◆ Source material ◆
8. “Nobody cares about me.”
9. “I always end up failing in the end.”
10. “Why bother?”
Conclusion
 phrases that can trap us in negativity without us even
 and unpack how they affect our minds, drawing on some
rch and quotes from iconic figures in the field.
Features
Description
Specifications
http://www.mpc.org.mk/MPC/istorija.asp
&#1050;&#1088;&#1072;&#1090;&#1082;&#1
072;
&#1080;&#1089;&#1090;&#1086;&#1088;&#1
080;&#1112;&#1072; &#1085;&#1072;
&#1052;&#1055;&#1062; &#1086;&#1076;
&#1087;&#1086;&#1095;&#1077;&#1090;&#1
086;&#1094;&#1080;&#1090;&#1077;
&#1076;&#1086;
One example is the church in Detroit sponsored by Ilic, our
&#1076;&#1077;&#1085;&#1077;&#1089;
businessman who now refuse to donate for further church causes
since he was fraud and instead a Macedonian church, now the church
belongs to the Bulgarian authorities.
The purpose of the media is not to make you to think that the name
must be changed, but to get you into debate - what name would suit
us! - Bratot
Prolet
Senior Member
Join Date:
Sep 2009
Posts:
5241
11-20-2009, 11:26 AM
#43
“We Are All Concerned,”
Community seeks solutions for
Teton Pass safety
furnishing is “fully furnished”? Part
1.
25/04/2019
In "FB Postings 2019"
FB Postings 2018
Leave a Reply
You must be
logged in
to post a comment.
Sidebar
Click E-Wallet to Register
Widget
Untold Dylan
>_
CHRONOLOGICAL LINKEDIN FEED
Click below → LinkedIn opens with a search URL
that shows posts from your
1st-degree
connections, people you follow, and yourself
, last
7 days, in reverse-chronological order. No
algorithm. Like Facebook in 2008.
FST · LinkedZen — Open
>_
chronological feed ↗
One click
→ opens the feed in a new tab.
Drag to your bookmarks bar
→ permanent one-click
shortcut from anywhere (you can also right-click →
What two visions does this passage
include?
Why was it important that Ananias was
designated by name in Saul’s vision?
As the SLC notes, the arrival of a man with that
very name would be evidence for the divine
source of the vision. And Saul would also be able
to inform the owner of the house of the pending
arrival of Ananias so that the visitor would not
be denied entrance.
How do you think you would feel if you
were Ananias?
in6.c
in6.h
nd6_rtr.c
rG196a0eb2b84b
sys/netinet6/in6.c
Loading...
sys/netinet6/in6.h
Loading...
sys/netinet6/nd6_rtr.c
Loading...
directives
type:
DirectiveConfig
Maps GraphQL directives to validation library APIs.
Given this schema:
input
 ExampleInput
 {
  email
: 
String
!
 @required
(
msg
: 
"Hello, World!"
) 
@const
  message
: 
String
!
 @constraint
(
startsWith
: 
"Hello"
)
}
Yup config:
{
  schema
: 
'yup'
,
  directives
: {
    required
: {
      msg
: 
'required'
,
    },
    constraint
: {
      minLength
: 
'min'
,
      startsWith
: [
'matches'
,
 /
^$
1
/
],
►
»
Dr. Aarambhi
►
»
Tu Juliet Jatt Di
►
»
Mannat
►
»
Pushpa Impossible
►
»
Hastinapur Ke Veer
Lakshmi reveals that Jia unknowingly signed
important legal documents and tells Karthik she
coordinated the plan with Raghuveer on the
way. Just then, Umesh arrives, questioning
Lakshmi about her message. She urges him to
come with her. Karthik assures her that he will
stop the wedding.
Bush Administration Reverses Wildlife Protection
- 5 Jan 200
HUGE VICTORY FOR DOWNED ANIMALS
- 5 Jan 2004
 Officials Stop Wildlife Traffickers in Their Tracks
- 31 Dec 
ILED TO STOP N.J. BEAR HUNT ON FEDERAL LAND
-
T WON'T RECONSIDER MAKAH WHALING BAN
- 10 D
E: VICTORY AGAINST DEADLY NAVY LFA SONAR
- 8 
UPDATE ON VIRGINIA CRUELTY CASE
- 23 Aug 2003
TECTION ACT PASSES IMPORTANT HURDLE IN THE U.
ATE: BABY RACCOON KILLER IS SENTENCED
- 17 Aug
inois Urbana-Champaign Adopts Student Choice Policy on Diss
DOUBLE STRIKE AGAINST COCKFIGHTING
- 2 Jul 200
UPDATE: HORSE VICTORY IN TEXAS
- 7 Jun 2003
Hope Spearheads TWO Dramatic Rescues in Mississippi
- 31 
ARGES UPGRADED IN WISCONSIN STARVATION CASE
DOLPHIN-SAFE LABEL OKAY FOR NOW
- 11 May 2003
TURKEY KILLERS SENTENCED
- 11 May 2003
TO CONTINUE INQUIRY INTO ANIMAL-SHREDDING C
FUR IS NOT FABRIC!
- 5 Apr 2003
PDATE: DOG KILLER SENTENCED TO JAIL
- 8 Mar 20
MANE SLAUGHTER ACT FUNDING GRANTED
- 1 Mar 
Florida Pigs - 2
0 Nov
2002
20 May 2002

◆ Problem requirements ◆
Please write out the records above once more, exactly and completely.

◆ Output of the task ◆
8. “Nobody cares about me.”
9. “I always end up failing in the end.”
10. “Why bother?”
Conclusion
 phrases that can trap us in negativity without us even
 and unpack how they affect our minds, drawing on some
rch and quotes from iconic figures in the field.
Features
Description
Specifications
http://www.mpc.org.mk/MPC/istorija.asp
&#1050;&#1088;&#1072;&#1090;&#1082;&#1
072;
&#1080;&#1089;&#1090;&#1086;&#1088;&#1
080;&#1112;&#1072; &#1085;&#1072;
&#1052;&#1055;&#1062; &#1086;&#1076;
&#1087;&#1086;&#1095;&#1077;&#1090;&#1
086;&#1094;&#1080;&#1090;&#1077;
&#1076;&#1086;
One example is the church in Detroit sponsored by Ilic, our
&#1076;&#1077;&#1085;&#1077;&#1089;
businessman who now refuse to donate for further church causes
since he was fraud and instead a Macedonian church, now the church
belongs to the Bulgarian authorities.
The purpose of the media is not to make you to think that the name
must be changed, but to get you into debate - what name would suit
us! - Bratot
Prolet
Senior Member
Join Date:
Sep 2009
Posts:
5241
11-20-2009, 11:26 AM
#43
“We Are All Concerned,”
Community seeks solutions for
Teton Pass safety
furnishing is “fully furnished”? Part
1.
25/04/2019
In "FB Postings 2019"
FB Postings 2018
Leave a Reply
You must be
logged in
to post a comment.
Sidebar
Click E-Wallet to Register
Widget
Untold Dylan
>_
CHRONOLOGICAL LINKEDIN FEED
Click below → LinkedIn opens with a search URL
that shows posts from your
1st-degree
connections, people you follow, and yourself
, last
7 days, in reverse-chronological order. No
algorithm. Like Facebook in 2008.
FST · LinkedZen — Open
>_
chronological feed ↗
One click
→ opens the feed in a new tab.
Drag to your bookmarks bar
→ permanent one-click
shortcut from anywhere (you can also right-click →
What two visions does this passage
include?
Why was it important that Ananias was
designated by name in Saul’s vision?
As the SLC notes, the arrival of a man with that
very name would be evidence for the divine
source of the vision. And Saul would also be able
to inform the owner of the house of the pending
arrival of Ananias so that the visitor would not
be denied entrance.
How do you think you would feel if you
were Ananias?
in6.c
in6.h
nd6_rtr.c
rG196a0eb2b84b
sys/netinet6/in6.c
Loading...
sys/netinet6/in6.h
Loading...
sys/netinet6/nd6_rtr.c
Loading...
directives
type:
DirectiveConfig
Maps GraphQL directives to validation library APIs.
Given this schema:
input
 ExampleInput
 {
  email
: 
String
!
 @required
(
msg
: 
"Hello, World!"
) 
@const
  message
: 
String
!
 @constraint
(
startsWith
: 
"Hello"
)
}
Yup config:
{
  schema
: 
'yup'
,
  directives
: {
    required
: {
      msg
: 
'required'
,
    },
    constraint
: {
      minLength
: 
'min'
,
      startsWith
: [
'matches'
,
 /
^$
1
/
],
►
»
Dr. Aarambhi
►
»
Tu Juliet Jatt Di
►
»
Mannat
►
»
Pushpa Impossible
►
»
Hastinapur Ke Veer
Lakshmi reveals that Jia unknowingly signed
important legal documents and tells Karthik she
coordinated the plan with Raghuveer on the
way. Just then, Umesh arrives, questioning
Lakshmi about her message. She urges him to
come with her. Karthik assures her that he will
stop the wedding.
Bush Administration Reverses Wildlife Protection
- 5 Jan 200
HUGE VICTORY FOR DOWNED ANIMALS
- 5 Jan 2004
 Officials Stop Wildlife Traffickers in Their Tracks
- 31 Dec 
ILED TO STOP N.J. BEAR HUNT ON FEDERAL LAND
-
T WON'T RECONSIDER MAKAH WHALING BAN
- 10 D
E: VICTORY AGAINST DEADLY NAVY LFA SONAR
- 8 
UPDATE ON VIRGINIA CRUELTY CASE
- 23 Aug 2003
TECTION ACT PASSES IMPORTANT HURDLE IN THE U.
ATE: BABY RACCOON KILLER IS SENTENCED
- 17 Aug
inois Urbana-Champaign Adopts Student Choice Policy on Diss
DOUBLE STRIKE AGAINST COCKFIGHTING
- 2 Jul 200
UPDATE: HORSE VICTORY IN TEXAS
- 7 Jun 2003
Hope Spearheads TWO Dramatic Rescues in Mississippi
- 31 
ARGES UPGRADED IN WISCONSIN STARVATION CASE
DOLPHIN-SAFE LABEL OKAY FOR NOW
- 11 May 2003
TURKEY KILLERS SENTENCED
- 11 May 2003
TO CONTINUE INQUIRY INTO ANIMAL-SHREDDING C
FUR IS NOT FABRIC!
- 5 Apr 2003
PDATE: DOG KILLER SENTENCED TO JAIL
- 8 Mar 20
MANE SLAUGHTER ACT FUNDING GRANTED
- 1 Mar 
Florida Pigs - 2
0 Nov
2002
20 May 2002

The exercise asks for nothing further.